For several years now, there has been an ongoing debate in Canada on how to deal with our two-headed pension “crisis” – the potential and actual loss of pensions and retirement savings as the result of weak markets and low interest rates – and the fact that a large (and growing) number of Canadians face a serious drop in their standard of living in retirement. The second issue can only effectively be dealt with through improvements to the public pension system – particularly Guaranteed Income Supplement (GIS) and Canada/Quebec Pension Plan (C/QPP) benefits, as proposed by the Canadian Labour Congress.

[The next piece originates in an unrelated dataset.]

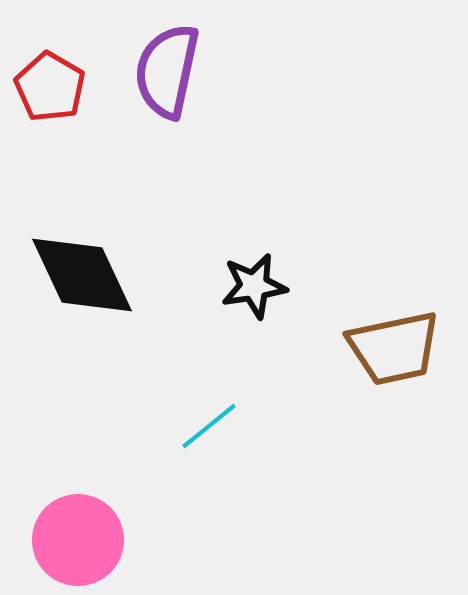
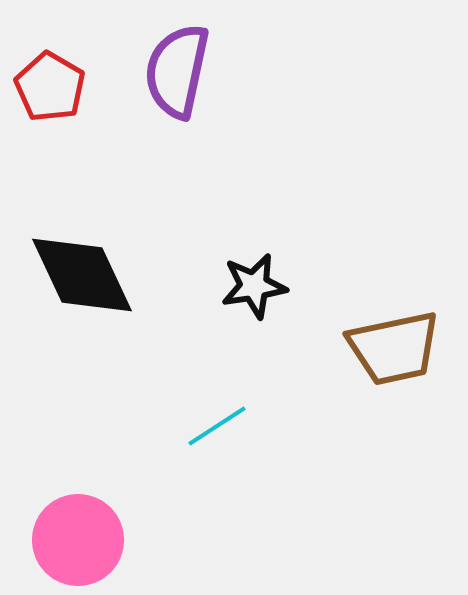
purple semicircle: moved 10 px right
cyan line: moved 8 px right; rotated 6 degrees clockwise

After a seemingly endless round of studies, reports conferences and consultations, we’re getting close to the end of this round of pension reform.
First, the bad news.
Though most Canadian jurisdictions are making significant changes to the rules governing the funding of workplace pensions, governments are not moving on changes to bankruptcy legislation or a national pension insurance scheme that would offer pension plan members a higher level of protection for their earned benefits. Even in Ontario, which currently has the only guarantee fund in the country, the McGuinty government has refused to upgrade the coverage level, as recommended by its own expert pension commission.
On the question of improvements to the public pension system, the answer is still up in the air. While the federal government has given no indication that it is ready to improve the GIS to at least bring all seniors up to the poverty line, we are as close to C/QPP improvements as we have been in almost three decades.

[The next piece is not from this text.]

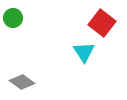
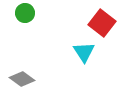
green circle: moved 12 px right, 5 px up
gray diamond: moved 3 px up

At the June meeting of federal and provincial finance ministers, there was a rough consensus on unspecified “modest” improvements to C/QPP retirement benefits, subject to further discussions and agreement between governments. Changes to the Canada Pension Plan require agreement by the federal government and two thirds of the provinces representing two thirds of Canada’s population.
By the time the ministers meet again this December, there is likely to be some kind of agreement on the nature of the modest improvement. The Canadian Labour Congress proposal is for a gradual doubling of the retirement benefit, fully paid for by a contribution increase (much less than a doubling) introduced over a seven-year period.
The insurance industry is pushing its own scheme to require all employers to provide access to a voluntary defined contribution plan (run by the insurance industry). This would not deal with basic coverage problem, but would provide a huge windfall for the already bloated insurance industry.
There is a strong possibility for real positive change in the next few months, but it will depend on continuous pressure of federal and provincial governments. The inter-government discussions are taking place between bureaucrats out of the public eye. We need to work with the CLC and many other groups to ensure that we get the strong public option and not some half-baked scheme that benefits only the insurance industry.